_What you need to do:_
With the pictures omitted, transcribe each line below exactly as it is.

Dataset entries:
┌──
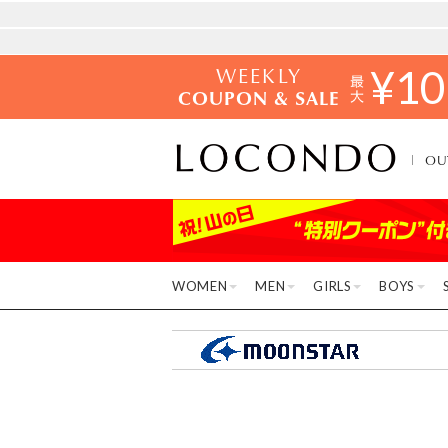
WEEKLY
¥
10
COUPON & SALE
OU
WOMEN
MEN
GIRLS
BOYS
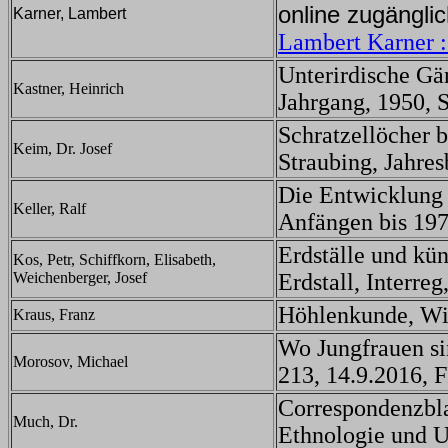
online zugängli
Karner, Lambert
Lambert Karner :
Unterirdische Gä
Kastner, Heinrich
Jahrgang, 1950, 
Schratzellöcher b
Keim, Dr. Josef
Straubing, Jahres
Die Entwicklung 
Keller, Ralf
Anfängen bis 1975
Erdställe und kü
Kos, Petr, Schiffkorn, Elisabeth,
Weichenberger, Josef
Erdstall, Interre
Höhlenkunde, Wi
Kraus, Franz
Wo Jungfrauen s
Morosov, Michael
213, 14.9.2016, F
Correspondenzbla
Much, Dr.
Ethnologie und U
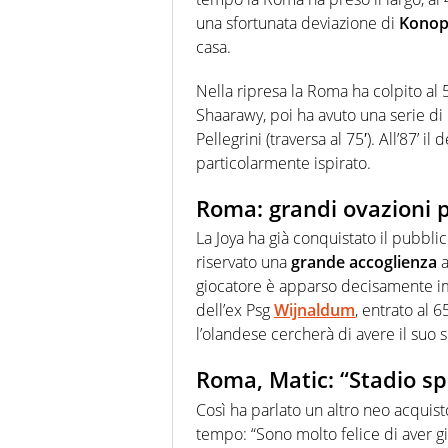
una sfortunata deviazione di
Konop
casa.
Nella ripresa la Roma ha colpito al 
Shaarawy, poi ha avuto una serie di
Pellegrini (traversa al 75′). All’87’ il 
particolarmente ispirato.
Roma: grandi ovazioni 
La Joya ha già conquistato il pubblic
riservato una
grande accoglienza
a
giocatore è apparso decisamente im
dell’ex Psg
Wijnaldum
, entrato al 
l’olandese cercherà di avere il suo s
Roma, Matic: “Stadio sp
Così ha parlato un altro neo acquisto
tempo: “Sono molto felice di aver gi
└──
_Reply to the task:_
WEEKLY
¥
10
COUPON & SALE
OU
WOMEN
MEN
GIRLS
BOYS
online zugängli
Karner, Lambert
Lambert Karner :
Unterirdische Gä
Kastner, Heinrich
Jahrgang, 1950, 
Schratzellöcher b
Keim, Dr. Josef
Straubing, Jahres
Die Entwicklung 
Keller, Ralf
Anfängen bis 1975
Erdställe und kü
Kos, Petr, Schiffkorn, Elisabeth,
Weichenberger, Josef
Erdstall, Interre
Höhlenkunde, Wi
Kraus, Franz
Wo Jungfrauen s
Morosov, Michael
213, 14.9.2016, F
Correspondenzbla
Much, Dr.
Ethnologie und U
una sfortunata deviazione di
Konop
casa.
Nella ripresa la Roma ha colpito al 
Shaarawy, poi ha avuto una serie di
Pellegrini (traversa al 75′). All’87’ il 
particolarmente ispirato.
Roma: grandi ovazioni 
La Joya ha già conquistato il pubblic
riservato una
grande accoglienza
a
giocatore è apparso decisamente im
dell’ex Psg
Wijnaldum
, entrato al 
l’olandese cercherà di avere il suo s
Roma, Matic: “Stadio sp
Così ha parlato un altro neo acquisto
tempo: “Sono molto felice di aver gi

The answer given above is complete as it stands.